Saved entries

::::::::::

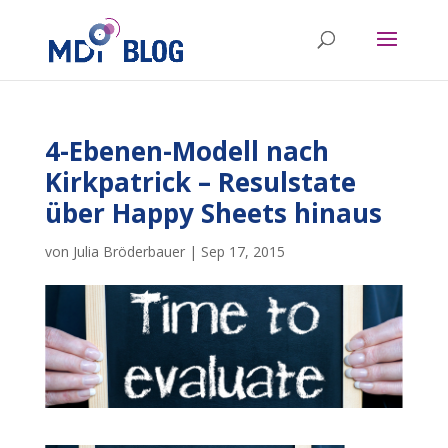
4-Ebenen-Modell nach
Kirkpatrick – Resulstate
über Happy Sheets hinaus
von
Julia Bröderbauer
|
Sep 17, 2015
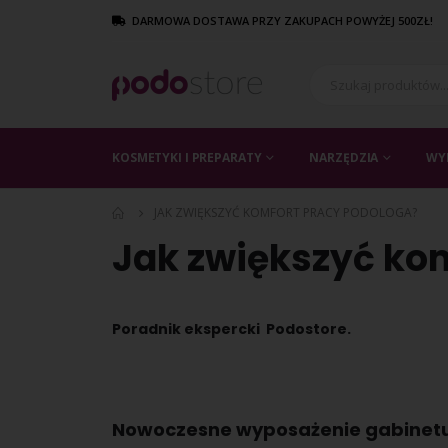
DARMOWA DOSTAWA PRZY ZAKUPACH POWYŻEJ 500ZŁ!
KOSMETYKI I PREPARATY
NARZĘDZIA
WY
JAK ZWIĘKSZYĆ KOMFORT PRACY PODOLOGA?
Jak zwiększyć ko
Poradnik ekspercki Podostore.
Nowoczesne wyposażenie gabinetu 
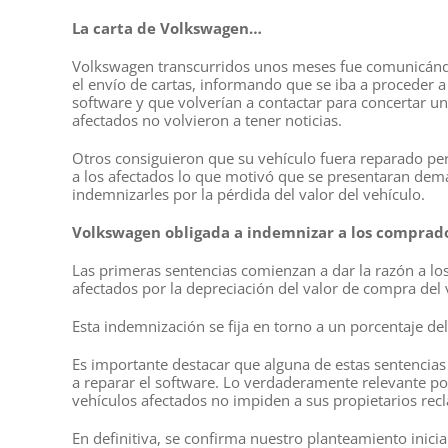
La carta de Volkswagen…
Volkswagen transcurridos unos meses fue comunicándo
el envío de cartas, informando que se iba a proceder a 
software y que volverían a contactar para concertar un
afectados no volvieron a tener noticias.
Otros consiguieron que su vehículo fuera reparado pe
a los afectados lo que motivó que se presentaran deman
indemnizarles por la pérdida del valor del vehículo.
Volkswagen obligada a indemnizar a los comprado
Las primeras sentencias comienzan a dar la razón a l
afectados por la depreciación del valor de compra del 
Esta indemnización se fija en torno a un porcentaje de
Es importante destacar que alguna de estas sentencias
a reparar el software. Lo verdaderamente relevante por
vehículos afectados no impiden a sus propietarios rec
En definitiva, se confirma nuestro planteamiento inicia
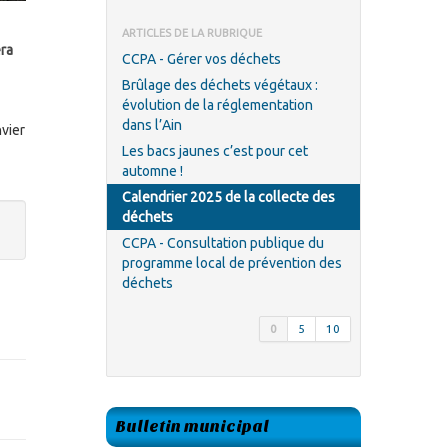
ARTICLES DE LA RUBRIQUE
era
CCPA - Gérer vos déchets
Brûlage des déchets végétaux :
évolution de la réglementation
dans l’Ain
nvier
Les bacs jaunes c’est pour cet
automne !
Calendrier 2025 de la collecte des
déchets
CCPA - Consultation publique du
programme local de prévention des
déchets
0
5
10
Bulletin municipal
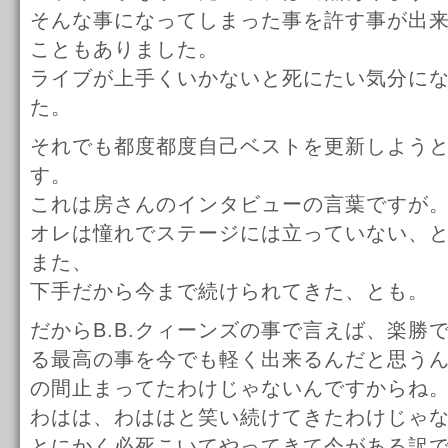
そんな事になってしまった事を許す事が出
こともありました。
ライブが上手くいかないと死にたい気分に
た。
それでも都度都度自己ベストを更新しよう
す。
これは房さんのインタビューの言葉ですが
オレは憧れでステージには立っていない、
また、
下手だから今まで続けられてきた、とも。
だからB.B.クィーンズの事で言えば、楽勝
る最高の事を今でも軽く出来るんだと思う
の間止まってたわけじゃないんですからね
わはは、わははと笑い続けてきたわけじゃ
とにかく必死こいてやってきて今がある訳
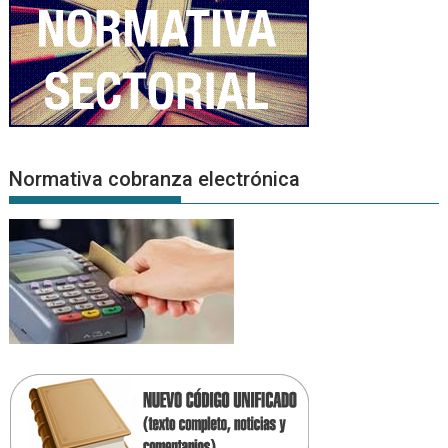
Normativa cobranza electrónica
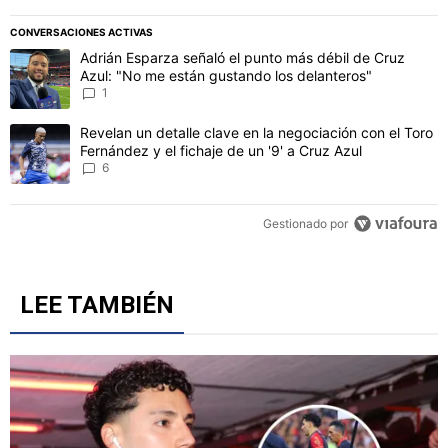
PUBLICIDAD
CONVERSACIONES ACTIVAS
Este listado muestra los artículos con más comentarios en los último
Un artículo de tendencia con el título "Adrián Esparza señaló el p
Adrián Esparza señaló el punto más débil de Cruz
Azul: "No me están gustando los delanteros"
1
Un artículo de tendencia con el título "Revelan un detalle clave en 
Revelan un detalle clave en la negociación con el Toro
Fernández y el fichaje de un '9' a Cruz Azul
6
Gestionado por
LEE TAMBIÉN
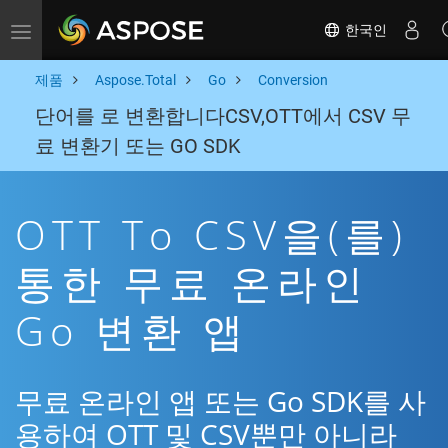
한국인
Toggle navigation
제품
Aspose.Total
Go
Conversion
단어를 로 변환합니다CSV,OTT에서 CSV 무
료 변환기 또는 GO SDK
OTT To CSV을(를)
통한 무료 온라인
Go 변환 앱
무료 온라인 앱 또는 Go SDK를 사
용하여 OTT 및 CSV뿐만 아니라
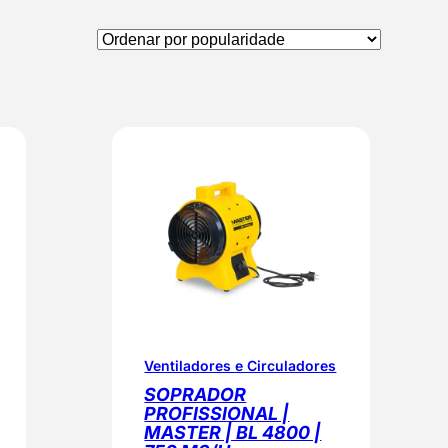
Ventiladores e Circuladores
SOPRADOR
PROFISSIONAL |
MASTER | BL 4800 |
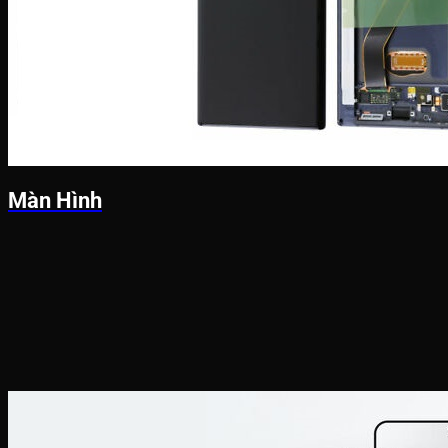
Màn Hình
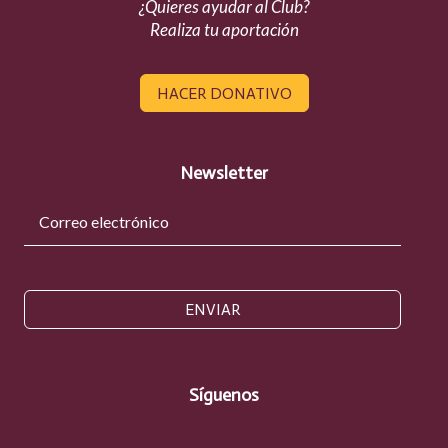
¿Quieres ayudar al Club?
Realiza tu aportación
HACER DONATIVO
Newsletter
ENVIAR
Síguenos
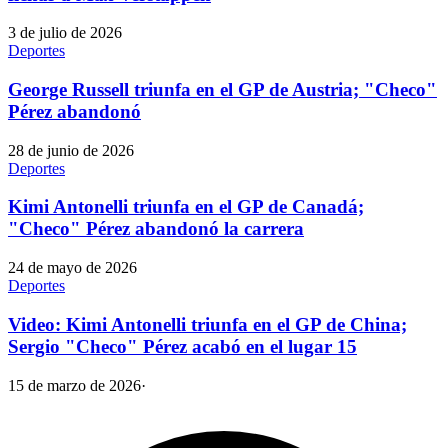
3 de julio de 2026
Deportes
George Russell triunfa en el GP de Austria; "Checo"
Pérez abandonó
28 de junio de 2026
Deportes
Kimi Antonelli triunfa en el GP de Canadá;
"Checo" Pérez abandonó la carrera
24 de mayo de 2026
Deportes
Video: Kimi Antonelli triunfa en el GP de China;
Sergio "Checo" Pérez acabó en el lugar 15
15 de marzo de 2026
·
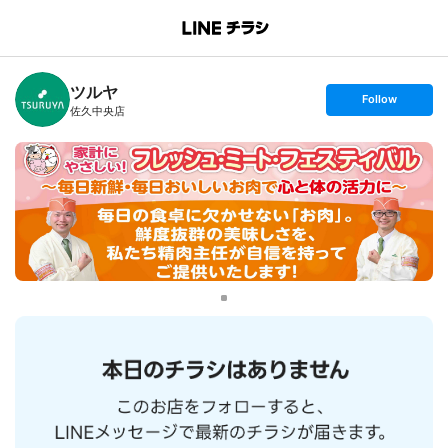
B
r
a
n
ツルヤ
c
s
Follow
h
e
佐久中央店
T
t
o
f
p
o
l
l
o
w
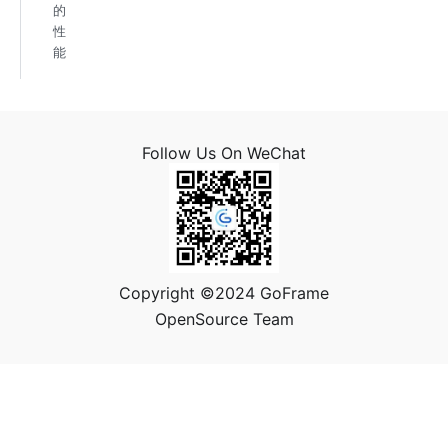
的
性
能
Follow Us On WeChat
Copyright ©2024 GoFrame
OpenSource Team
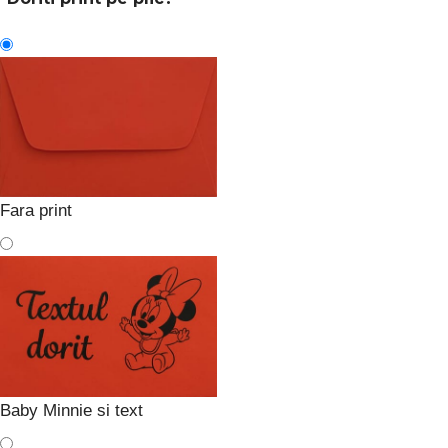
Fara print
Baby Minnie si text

::::::::::

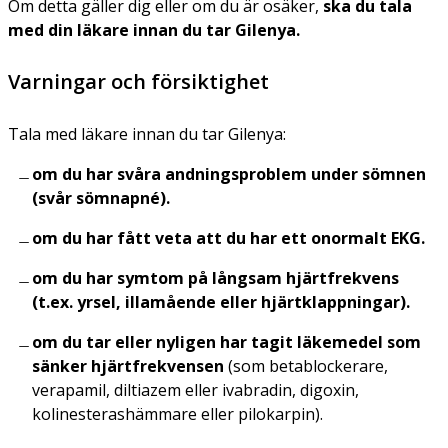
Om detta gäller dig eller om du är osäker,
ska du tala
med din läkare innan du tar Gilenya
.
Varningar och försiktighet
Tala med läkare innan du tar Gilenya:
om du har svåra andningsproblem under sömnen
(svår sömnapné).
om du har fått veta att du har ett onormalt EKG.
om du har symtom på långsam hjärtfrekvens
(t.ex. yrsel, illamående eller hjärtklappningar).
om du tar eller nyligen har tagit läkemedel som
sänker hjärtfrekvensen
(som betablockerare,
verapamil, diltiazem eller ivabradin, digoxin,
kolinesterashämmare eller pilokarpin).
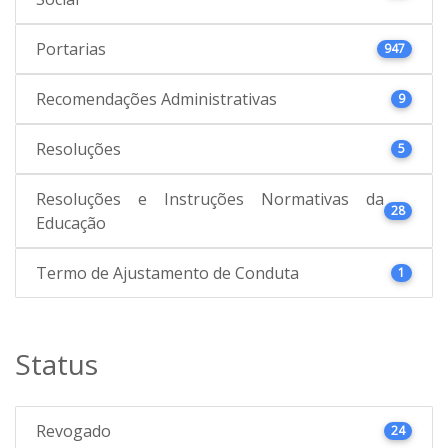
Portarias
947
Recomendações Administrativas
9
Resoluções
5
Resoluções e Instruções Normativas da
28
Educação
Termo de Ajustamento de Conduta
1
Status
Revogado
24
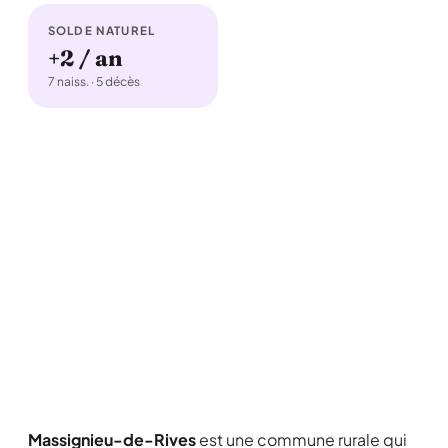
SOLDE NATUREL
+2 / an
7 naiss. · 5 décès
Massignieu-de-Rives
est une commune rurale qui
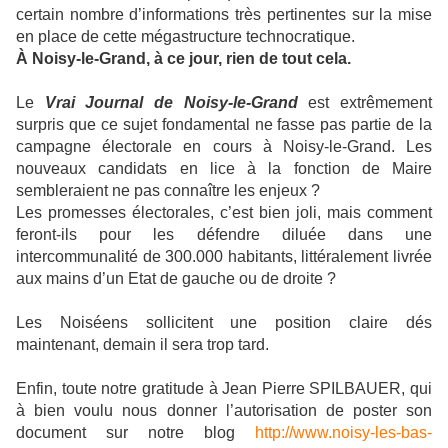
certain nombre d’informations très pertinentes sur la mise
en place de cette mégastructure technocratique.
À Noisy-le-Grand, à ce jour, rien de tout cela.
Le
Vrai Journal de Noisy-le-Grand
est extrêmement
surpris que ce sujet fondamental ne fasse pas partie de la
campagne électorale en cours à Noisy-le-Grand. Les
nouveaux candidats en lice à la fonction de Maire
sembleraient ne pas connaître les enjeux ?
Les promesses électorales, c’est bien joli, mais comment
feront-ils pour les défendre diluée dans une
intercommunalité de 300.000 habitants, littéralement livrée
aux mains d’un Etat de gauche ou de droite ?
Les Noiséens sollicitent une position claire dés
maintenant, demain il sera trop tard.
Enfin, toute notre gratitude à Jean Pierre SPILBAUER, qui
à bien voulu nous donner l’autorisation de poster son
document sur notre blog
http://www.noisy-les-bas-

::::::::::

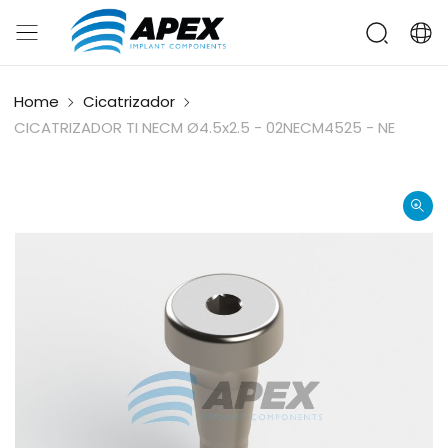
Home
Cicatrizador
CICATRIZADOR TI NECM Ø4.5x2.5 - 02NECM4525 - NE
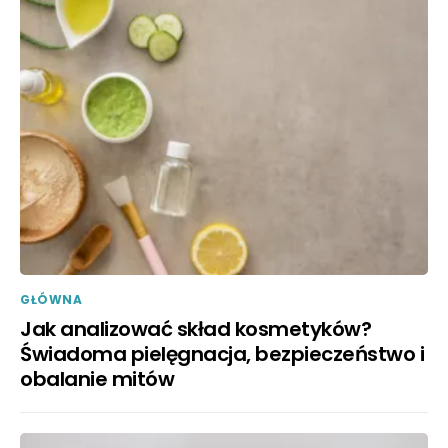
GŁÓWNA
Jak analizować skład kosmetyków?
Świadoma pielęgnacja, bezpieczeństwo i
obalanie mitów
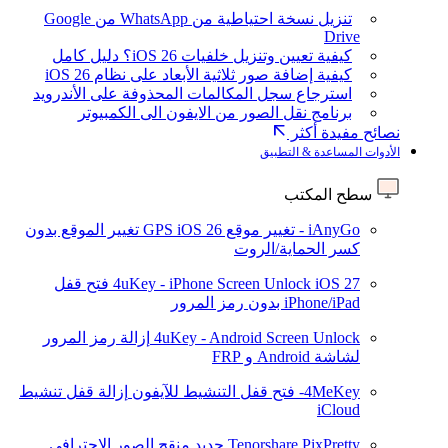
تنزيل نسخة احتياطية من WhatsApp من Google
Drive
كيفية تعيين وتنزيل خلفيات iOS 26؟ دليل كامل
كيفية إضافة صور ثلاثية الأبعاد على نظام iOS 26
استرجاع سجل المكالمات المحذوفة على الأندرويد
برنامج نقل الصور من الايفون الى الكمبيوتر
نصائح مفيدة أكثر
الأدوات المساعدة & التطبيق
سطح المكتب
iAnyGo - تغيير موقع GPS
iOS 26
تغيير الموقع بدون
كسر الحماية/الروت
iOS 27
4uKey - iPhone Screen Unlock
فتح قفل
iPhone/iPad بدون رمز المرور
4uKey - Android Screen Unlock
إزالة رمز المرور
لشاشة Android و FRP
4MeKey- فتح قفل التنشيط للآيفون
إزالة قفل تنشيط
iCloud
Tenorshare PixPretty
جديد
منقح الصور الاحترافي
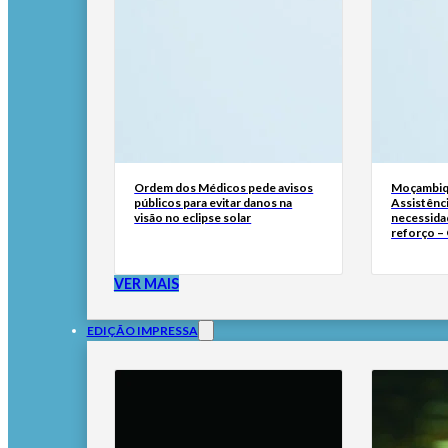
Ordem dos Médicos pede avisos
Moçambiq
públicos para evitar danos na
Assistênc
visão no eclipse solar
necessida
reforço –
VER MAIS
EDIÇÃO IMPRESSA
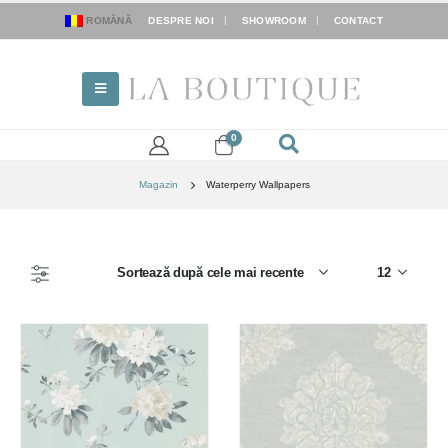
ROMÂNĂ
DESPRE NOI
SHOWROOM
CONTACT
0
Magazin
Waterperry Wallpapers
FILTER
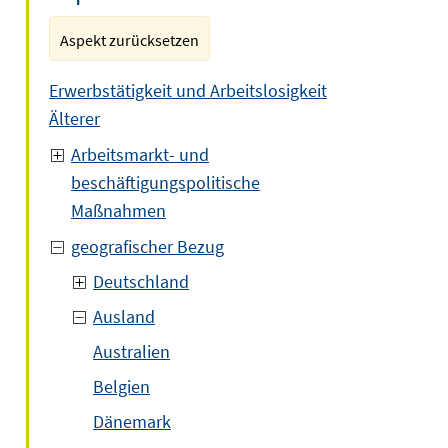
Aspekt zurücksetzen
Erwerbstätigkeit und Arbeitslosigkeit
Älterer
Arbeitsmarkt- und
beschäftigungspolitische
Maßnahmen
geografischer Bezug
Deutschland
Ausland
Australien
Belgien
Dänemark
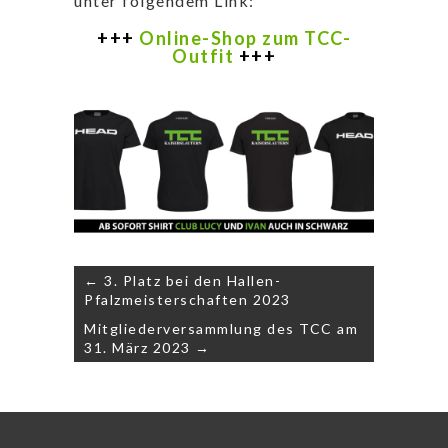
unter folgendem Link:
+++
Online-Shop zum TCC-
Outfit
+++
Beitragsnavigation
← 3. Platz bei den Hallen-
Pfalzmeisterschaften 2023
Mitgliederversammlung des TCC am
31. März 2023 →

::::::::::

◆ What you should do: Give again, exactly as written above, each line from the one that has "Realiza tu aportación" to the one that has "Kimi Antonelli triunfa en el GP de Canadá;", both included; omit the pictures.

◆ Response to the exercise:
Realiza tu aportación
HACER DONATIVO
Newsletter
ENVIAR
Síguenos
3 de julio de 2026
Deportes
George Russell triunfa en el GP de Austria; "Checo"
Pérez abandonó
28 de junio de 2026
Deportes
Kimi Antonelli triunfa en el GP de Canadá;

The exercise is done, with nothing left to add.